_Source records_.

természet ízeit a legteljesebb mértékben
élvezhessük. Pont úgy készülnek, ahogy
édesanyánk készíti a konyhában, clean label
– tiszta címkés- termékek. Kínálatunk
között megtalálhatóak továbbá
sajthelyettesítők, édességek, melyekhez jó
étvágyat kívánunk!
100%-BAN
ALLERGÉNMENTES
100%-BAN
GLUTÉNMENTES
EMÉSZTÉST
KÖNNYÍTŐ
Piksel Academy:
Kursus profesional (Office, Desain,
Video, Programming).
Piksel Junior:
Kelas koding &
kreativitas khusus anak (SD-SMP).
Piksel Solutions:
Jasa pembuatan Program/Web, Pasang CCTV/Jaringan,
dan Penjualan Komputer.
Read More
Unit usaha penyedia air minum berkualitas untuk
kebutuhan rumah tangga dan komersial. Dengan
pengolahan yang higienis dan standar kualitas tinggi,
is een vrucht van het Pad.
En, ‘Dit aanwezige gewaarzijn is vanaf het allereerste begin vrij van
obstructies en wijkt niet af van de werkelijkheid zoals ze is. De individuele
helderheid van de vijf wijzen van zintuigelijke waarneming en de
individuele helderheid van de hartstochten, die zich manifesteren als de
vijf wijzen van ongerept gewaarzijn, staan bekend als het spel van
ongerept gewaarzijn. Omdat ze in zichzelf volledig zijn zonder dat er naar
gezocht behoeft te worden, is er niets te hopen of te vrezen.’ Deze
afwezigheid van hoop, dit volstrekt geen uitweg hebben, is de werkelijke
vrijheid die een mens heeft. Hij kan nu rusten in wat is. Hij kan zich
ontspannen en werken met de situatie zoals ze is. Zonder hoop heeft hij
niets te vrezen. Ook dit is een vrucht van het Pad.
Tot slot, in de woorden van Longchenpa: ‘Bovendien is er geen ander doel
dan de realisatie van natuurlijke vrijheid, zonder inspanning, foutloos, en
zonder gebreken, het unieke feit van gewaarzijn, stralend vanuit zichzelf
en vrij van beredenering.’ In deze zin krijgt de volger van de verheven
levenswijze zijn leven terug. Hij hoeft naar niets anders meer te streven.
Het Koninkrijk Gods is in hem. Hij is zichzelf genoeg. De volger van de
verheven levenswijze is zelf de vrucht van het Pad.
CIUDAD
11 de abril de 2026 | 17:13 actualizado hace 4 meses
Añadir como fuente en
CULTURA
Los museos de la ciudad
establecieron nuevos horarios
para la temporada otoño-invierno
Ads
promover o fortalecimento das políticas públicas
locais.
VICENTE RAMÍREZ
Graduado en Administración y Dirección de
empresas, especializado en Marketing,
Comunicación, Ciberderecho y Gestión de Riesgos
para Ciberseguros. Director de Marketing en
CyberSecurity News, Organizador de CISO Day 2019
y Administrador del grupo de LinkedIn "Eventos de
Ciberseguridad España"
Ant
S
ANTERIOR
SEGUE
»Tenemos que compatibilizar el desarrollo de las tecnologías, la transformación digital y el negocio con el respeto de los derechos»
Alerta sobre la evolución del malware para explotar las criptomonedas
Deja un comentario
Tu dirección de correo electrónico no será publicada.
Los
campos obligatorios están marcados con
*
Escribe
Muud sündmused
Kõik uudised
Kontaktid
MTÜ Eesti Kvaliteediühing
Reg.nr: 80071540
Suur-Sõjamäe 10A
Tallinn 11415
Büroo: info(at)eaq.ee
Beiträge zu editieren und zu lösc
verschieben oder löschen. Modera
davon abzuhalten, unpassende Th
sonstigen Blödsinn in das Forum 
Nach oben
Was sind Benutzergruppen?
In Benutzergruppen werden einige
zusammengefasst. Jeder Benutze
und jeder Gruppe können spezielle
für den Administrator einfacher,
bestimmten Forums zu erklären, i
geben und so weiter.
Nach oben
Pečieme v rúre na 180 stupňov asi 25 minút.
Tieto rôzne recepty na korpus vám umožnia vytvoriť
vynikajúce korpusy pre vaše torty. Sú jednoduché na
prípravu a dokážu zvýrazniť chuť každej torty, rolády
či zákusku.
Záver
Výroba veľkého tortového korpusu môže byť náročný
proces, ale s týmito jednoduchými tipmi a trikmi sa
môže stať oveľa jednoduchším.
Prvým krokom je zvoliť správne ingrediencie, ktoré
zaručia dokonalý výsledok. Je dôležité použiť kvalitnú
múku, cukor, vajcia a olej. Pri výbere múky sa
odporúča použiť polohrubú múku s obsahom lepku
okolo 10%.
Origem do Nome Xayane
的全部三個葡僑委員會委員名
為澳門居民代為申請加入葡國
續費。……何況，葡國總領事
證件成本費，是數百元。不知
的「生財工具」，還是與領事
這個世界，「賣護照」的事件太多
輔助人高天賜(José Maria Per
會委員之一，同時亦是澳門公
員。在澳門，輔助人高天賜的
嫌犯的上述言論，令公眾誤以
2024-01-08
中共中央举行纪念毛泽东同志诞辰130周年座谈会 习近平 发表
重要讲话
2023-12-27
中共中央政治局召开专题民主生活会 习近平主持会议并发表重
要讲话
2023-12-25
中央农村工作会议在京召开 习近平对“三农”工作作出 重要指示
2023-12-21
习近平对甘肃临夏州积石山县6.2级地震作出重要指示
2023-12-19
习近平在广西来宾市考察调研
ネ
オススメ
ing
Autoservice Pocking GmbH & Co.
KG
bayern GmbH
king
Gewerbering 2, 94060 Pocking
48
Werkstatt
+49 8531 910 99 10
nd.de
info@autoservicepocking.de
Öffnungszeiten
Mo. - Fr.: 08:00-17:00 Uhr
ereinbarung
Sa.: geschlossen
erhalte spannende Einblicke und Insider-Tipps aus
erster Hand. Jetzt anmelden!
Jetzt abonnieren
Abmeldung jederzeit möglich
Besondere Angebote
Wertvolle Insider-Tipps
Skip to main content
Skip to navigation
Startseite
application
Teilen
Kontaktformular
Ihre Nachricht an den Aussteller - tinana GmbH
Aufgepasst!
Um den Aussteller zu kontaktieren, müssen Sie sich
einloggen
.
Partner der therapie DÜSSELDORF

_WORK INSTRUCTION_.
Copy out each line of the entries that holds "môže".

_ANSWER_.
Výroba veľkého tortového korpusu môže byť náročný
môže stať oveľa jednoduchším.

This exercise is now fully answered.